In order to obtain administrative information of our interest, we have had to resort to formal personal and email requests.
However, open and semi-open formats existing in the Websites of the National Institute of Statistics and Census, the Supreme Court of Elections, the Foreign Trade Promoter, the Central Bank of Costa Rica, the Comptroller General’s Office, the Costa Rican Social Security Board, the Central American Population Center of the University of Costa Rica and the Judiciary, to mention the most recurring ones, have been an important input to expedite the development of some publications.
In most of these Websites, it is possible to get data in an Excel or CSV format. However, in cases such as the INEC, the CCSS, and the CCP it is necessary to have a basic knowledge of systems such as Redatam, a tool to manage databases and queries.
The foregoing in order to combine databases, cross variables, and build filters that will shape the table with information of interest.
An increased availability of open data would certainly expedite our journalistic function and allow us do more.
However, available open data must be complete, of quality, comprehensive, updated, and of public value and interest in order to be analyzed.
On this last point, it is not about putting anything online and making a graph with the five aspects that an officer found interesting (it happens sometimes).
It is about providing access to relevant databases, such as:
- Commercial patents by type, located by district in each county, legal force.
- Initial and final enrollment in every school in the country by grade, school type, and geographic location.
- Tourist statistics broken down by origin of visitors, type of route of entry.
- Cost of basic food basket by food group.
- Types of offenses by category and location of the event, to name just a few.
About: what are quality and complete data? A database is complete when it contains precise, reliable, and comprehensive data.

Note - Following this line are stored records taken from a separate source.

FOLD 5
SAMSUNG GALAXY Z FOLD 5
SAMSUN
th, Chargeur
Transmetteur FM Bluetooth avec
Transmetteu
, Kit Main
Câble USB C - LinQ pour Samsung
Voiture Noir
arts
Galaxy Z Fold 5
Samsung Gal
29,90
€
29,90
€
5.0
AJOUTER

The information does not eliminate important variables, like the basis for calculating percentages, for example, but it is presented in its purest form.
The quality of this information depends on whether or not it has misspelled words, wrong figures, repetitions, or gaps.

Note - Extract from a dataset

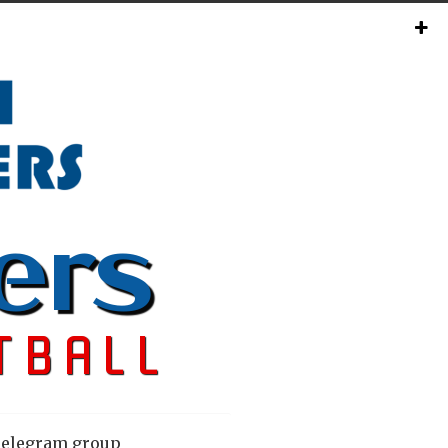
elegram group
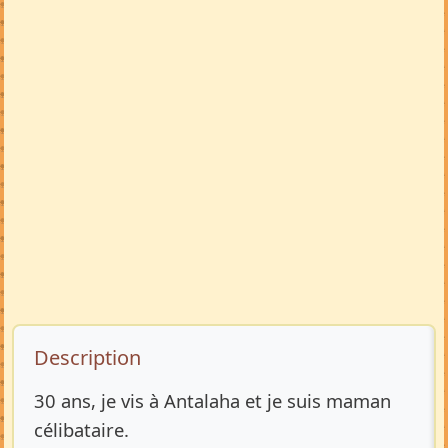
Description de l’annonce
Description
30 ans, je vis à Antalaha et je suis maman
célibataire.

Validating that both principles are met is a critical factor that must be guaranteed before engaging in any type of analysis.
Data release
In the Unit, the sets used to support projects of research, analysis, and visualization of data can be downloaded by those who wish to explore the information on their own.

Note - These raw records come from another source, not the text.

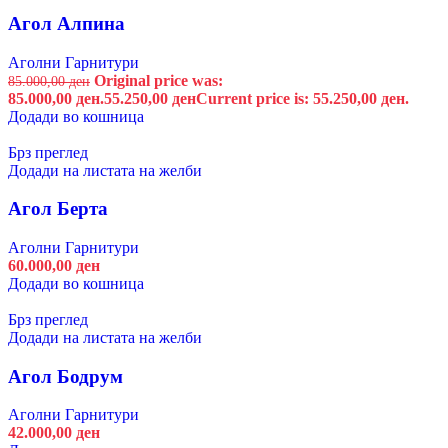
Агол Алпина
Аголни Гарнитури
Original price was:
85.000,00
ден
85.000,00 ден.
55.250,00
ден
Current price is: 55.250,00 ден.
Додади во кошница
Брз преглед
Додади на листата на желби
Агол Берта
Аголни Гарнитури
60.000,00
ден
Додади во кошница
Брз преглед
Додади на листата на желби
Агол Бодрум
Аголни Гарнитури
42.000,00
ден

These databases are available and generally accompany the article explaining the methodology used for analysis. Including an explanation of the method being followed is a fundamental rule of Data Journalism. It is vital that the reader know how the study was conducted, each step followed by the journalist, the exclusions or inclusions of figures, and the criteria applied, among others.
To date, the following bases are available:
- Fewer children in the classroom (enrollment in public schools between 2009 and 2014)
- Importation of cars from 2008 to 2014
- Undergraduate programs (graduates info from 2008 to 2010)
- Investigation on the hidden subsidy on gasoline
- High school students’ dropout (data from 643 schools between 2011 and 2013)
- Special on recycling by county
- Popular initiatives (draft laws until 2013) Json
Our intention is to tell the reader the process applied to data, in case they want to replicate it, criticize it, or improve it. Or this, it is vital to have access to the data used in the study.